_Description of the task:_ Line by line, set down all the data below exactly, omitting any picture.

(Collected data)
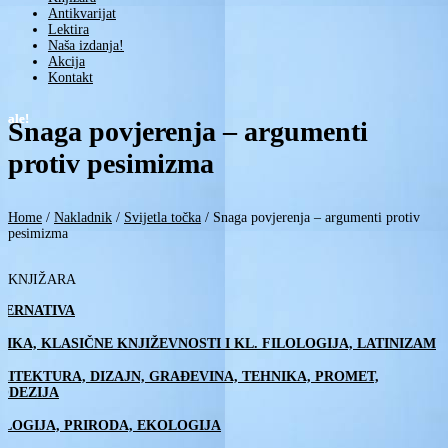
Antikvarijat
Lektira
Naša izdanja!
Akcija
Kontakt
Sale!
Sale!
Snaga povjerenja – argumenti
protiv pesimizma
Home
/
Nakladnik
/
Svijetla točka
/
Snaga povjerenja – argumenti protiv
pesimizma
KNJIŽARA
TERNATIVA
TIKA, KLASIČNE KNJIŽEVNOSTI I KL. FILOLOGIJA, LATINIZAM
HITEKTURA, DIZAJN, GRAĐEVINA, TEHNIKA, PROMET,
ODEZIJA
OLOGIJA, PRIRODA, EKOLOGIJA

_Exercise answer:_
Antikvarijat
Lektira
Naša izdanja!
Akcija
Kontakt
Sale!
Sale!
Snaga povjerenja – argumenti
protiv pesimizma
Home
/
Nakladnik
/
Svijetla točka
/
Snaga povjerenja – argumenti protiv
pesimizma
KNJIŽARA
TERNATIVA
TIKA, KLASIČNE KNJIŽEVNOSTI I KL. FILOLOGIJA, LATINIZAM
HITEKTURA, DIZAJN, GRAĐEVINA, TEHNIKA, PROMET,
ODEZIJA
OLOGIJA, PRIRODA, EKOLOGIJA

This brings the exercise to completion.